Harvard Medical School, Boston, Massachusetts, USA.
Massachusetts General Hospital, Boston, Massachusetts, USA.
J Am Med Inform Assoc. 2021 Mar 1;28(3):559-568. doi: 10.1093/jamia/ocaa215.
Due to a complex set of processes involved with the recording of health information in the Electronic Health Records (EHRs), the truthfulness of EHR diagnosis records is questionable. We present a computational approach to estimate the probability that a single diagnosis record in the EHR reflects the true disease.
Using EHR data on 18 diseases from the Mass General Brigham (MGB) Biobank, we develop generative classifiers on a small set of disease-agnostic features from EHRs that aim to represent Patients, pRoviders, and their Interactions within the healthcare SysteM (PRISM features).
We demonstrate that PRISM features and the generative PRISM classifiers are potent for estimating disease probabilities and exhibit generalizable and transferable distributional characteristics across diseases and patient populations. The joint probabilities we learn about diseases through the PRISM features via PRISM generative models are transferable and generalizable to multiple diseases.
The Generative Transfer Learning (GTL) approach with PRISM classifiers enables the scalable validation of computable phenotypes in EHRs without the need for domain-specific knowledge about specific disease processes.
Probabilities computed from the generative PRISM classifier can enhance and accelerate applied Machine Learning research and discoveries with EHR data.
由于电子健康记录(EHR)中涉及到一系列复杂的健康信息记录过程,EHR 诊断记录的真实性值得怀疑。
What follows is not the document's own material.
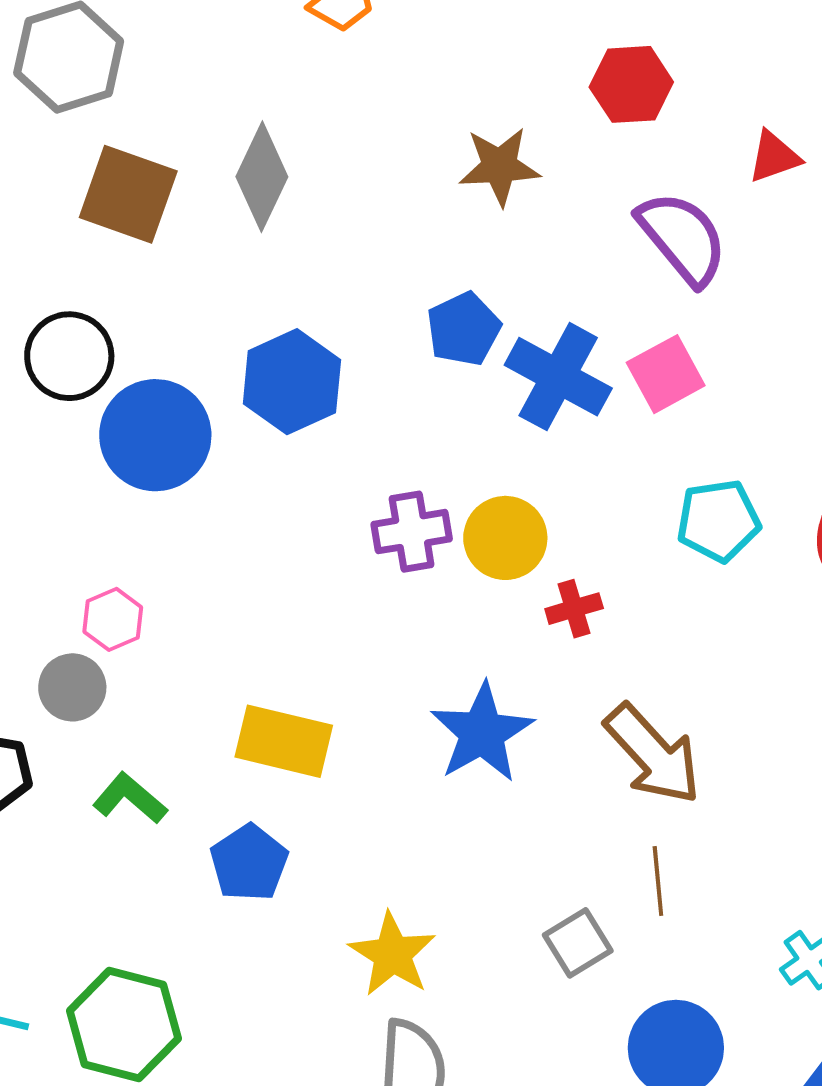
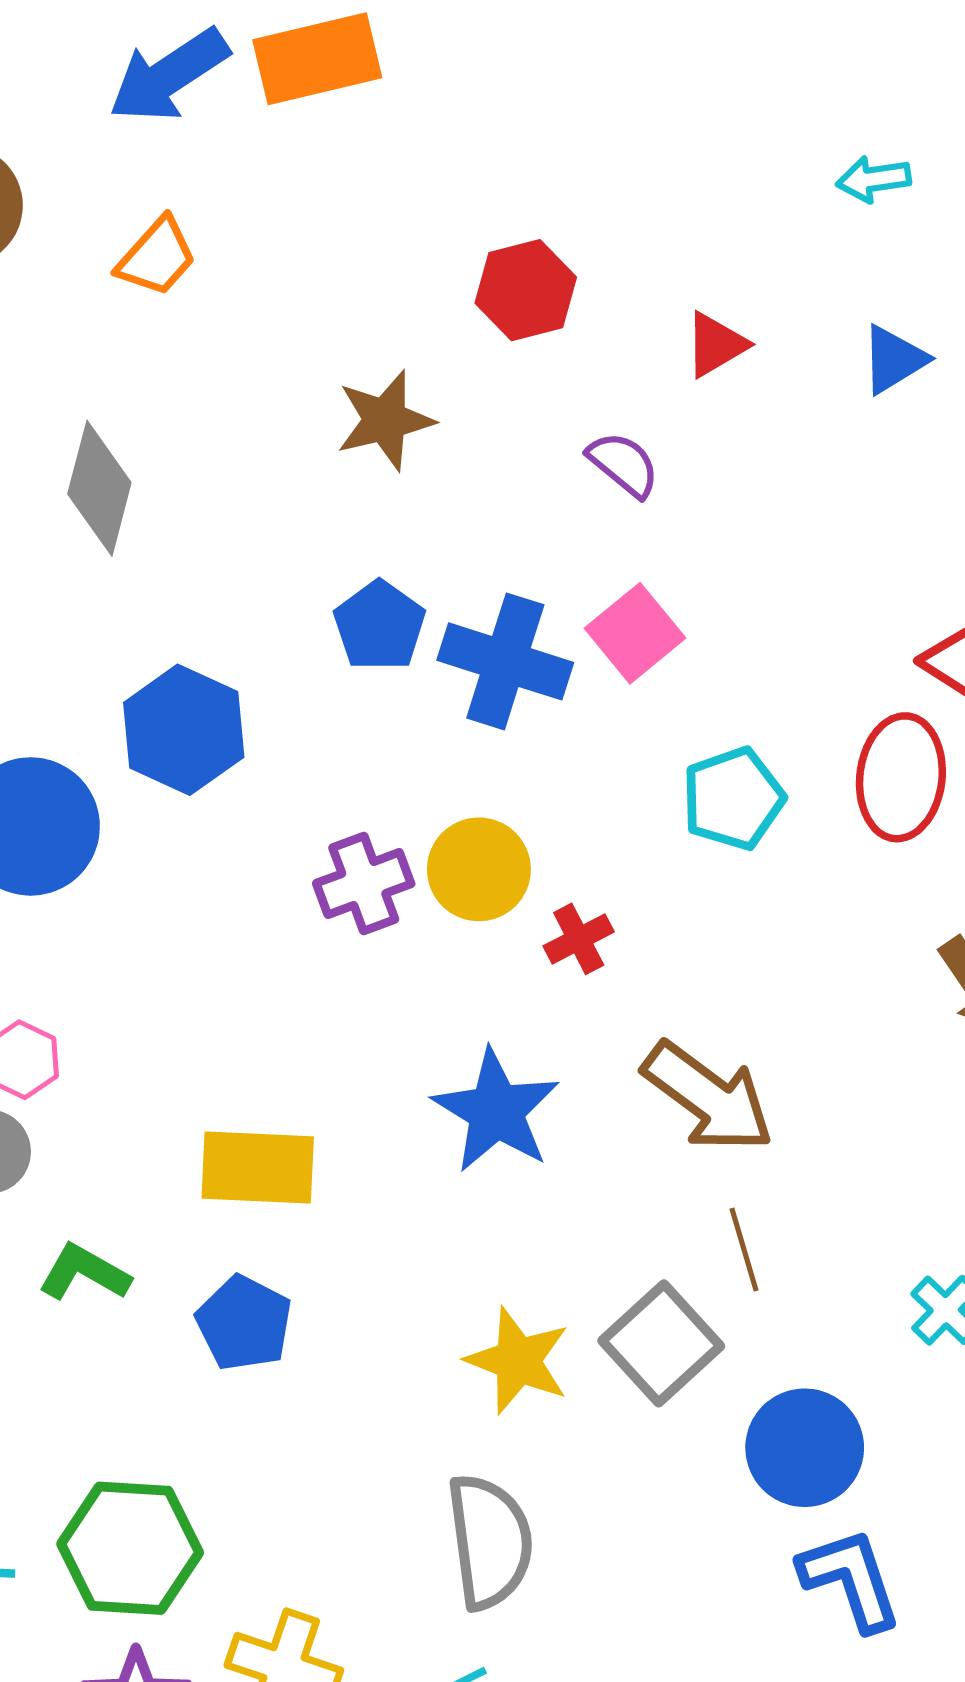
purple semicircle: (682, 238) -> (624, 464), size x0.6
gray square: (578, 943) -> (661, 1343), size x1.4
yellow star: (392, 954) -> (518, 1361), moved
我们提出了一种计算方法来估计 EHR 中单个诊断记录反映真实疾病的概率。
我们使用来自 Mass General Brigham(MGB)生物库的 18 种疾病的 EHR 数据,开发了一种基于 EHR 中一组与疾病无关的特征的生成分类器,这些特征旨在代表患者、提供者及其在医疗保健系统中的交互(PRISM 特征)。
我们证明了 PRISM 特征和生成的 PRISM 分类器非常适合估计疾病概率,并且在疾病和患者群体中表现出可推广和可转移的分布特征。我们通过 PRISM 生成模型从 PRISM 特征中学习到的关于疾病的联合概率可以转移和推广到多种疾病。
使用 PRISM 分类器的生成式迁移学习(GTL)方法使 EHR 中可计算表型的可扩展验证成为可能,而无需特定于特定疾病过程的领域知识。
从生成 PRISM 分类器计算出的概率可以增强和加速使用 EHR 数据进行应用机器学习研究和发现。